Web search giant Google rolled out the "Google Super Tuesday Map," updating the voting figures in a table as they came in, alongside a map that flashed up public comments from across the United States and worldwide.
"Can you smell what the Barack is cooking?" wrote one contributor flagged on the Google map, after Senator Barack Obama was projected the Democrats' winner in his home state of Illinois.
"Just voted at Morningside, no lines, no problems, less then five minutes," wrote a blogger named Lance, in Georgia, in a posting on another site, the social networking forum Twitter.
"This whole process would drive an analytical thinker crazy trying to understand super-delegates, delegates and winner-takes-all-states," responded another, named "Wisesumo," of the complex party nominating procedures.
Popular music channel MTV, normally associated with colorful hip-hop videos and crunching rock tunes, on its website kept a close track on voting as it unfolded in two dozen states, with a feature titled "Choose or Lose."
It posted blog entries filed by mobile phones from a "street team" of young "citizen journalists" in 23 states, with an interactive map of the states tagged with entries detailing the voting results as they arrived.
Traditional newspapers fought to keep up with multimedia "live blogging" features on their own websites, as the flood of citizens' online comments gave specialist political sites and blogs a run for their money.
The Washington Post and leading magazine Newsweek joined forces for a joint project, arming their reporters with webcams to film and broadcast the day's voting live, while journalists conversed live online with readers.
Time magazine, national daily USA Today and others also ran live news blogs on their websites, with leading newspapers abroad, such as France's Le Monde, following the trend with minute-by-minute updates.
Video sharing website YouTube hosted a page titled "YouChoose '08," grouping users' off-the-wall home-made videos commenting on the White House race and locating the contributors on an interactive map.
One clip, a thrashing heavy metal music video pinned to the map near New York, contained caustic lyrics slating rival candidates to trailing Republican hopeful Mike Huckabee.

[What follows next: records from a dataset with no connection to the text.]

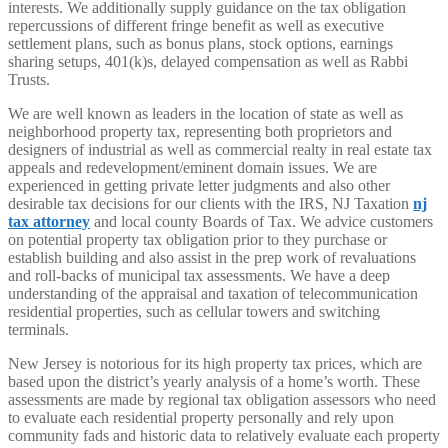
interests. We additionally supply guidance on the tax obligation
repercussions of different fringe benefit as well as executive
settlement plans, such as bonus plans, stock options, earnings
sharing setups, 401(k)s, delayed compensation as well as Rabbi
Trusts.
We are well known as leaders in the location of state as well as
neighborhood property tax, representing both proprietors and
designers of industrial as well as commercial realty in real estate tax
appeals and redevelopment/eminent domain issues. We are
experienced in getting private letter judgments and also other
desirable tax decisions for our clients with the IRS, NJ Taxation
nj
tax attorney
and local county Boards of Tax. We advice customers
on potential property tax obligation prior to they purchase or
establish building and also assist in the prep work of revaluations
and roll-backs of municipal tax assessments. We have a deep
understanding of the appraisal and taxation of telecommunication
residential properties, such as cellular towers and switching
terminals.
New Jersey is notorious for its high property tax prices, which are
based upon the district’s yearly analysis of a home’s worth. These
assessments are made by regional tax obligation assessors who need
to evaluate each residential property personally and rely upon
community fads and historic data to relatively evaluate each property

It was titled "Huck 'em All."
Another, pinned in West Virginia, featured a cartoon effigy of Democratic Senator Edward Kennedy, a high-profile endorser of Barack Obama, who is running neck-and-neck with former first lady Hillary Clinton.
"Some people may think I'm endorsing him because he's a fine-looking young black man," said the animated caricature, satirizing a raw issue in the Democrats' candidacy debate. "Actually, I'm just sick and tired of the Clintons."